Activity —
Please give every record below again exactly, and keep the pictures out.

________________________________________

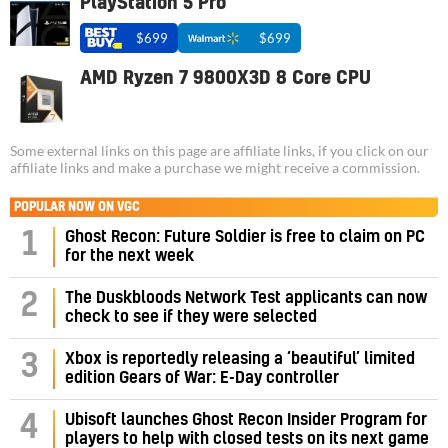
PlayStation 5 Pro
$699
$699
AMD Ryzen 7 9800X3D 8 Core CPU
Some external links on this page are affiliate links, if you click on our
affiliate links and make a purchase we might receive a commission.
POPULAR NOW ON VGC
1
Ghost Recon: Future Soldier is free to claim on PC
for the next week
2
The Duskbloods Network Test applicants can now
check to see if they were selected
3
Xbox is reportedly releasing a ‘beautiful’ limited
edition Gears of War: E-Day controller
4
Ubisoft launches Ghost Recon Insider Program for
players to help with closed tests on its next game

________________________________________

Solution to this problem —
PlayStation 5 Pro
$699
$699
AMD Ryzen 7 9800X3D 8 Core CPU
Some external links on this page are affiliate links, if you click on our
affiliate links and make a purchase we might receive a commission.
POPULAR NOW ON VGC
1
Ghost Recon: Future Soldier is free to claim on PC
for the next week
2
The Duskbloods Network Test applicants can now
check to see if they were selected
3
Xbox is reportedly releasing a ‘beautiful’ limited
edition Gears of War: E-Day controller
4
Ubisoft launches Ghost Recon Insider Program for
players to help with closed tests on its next game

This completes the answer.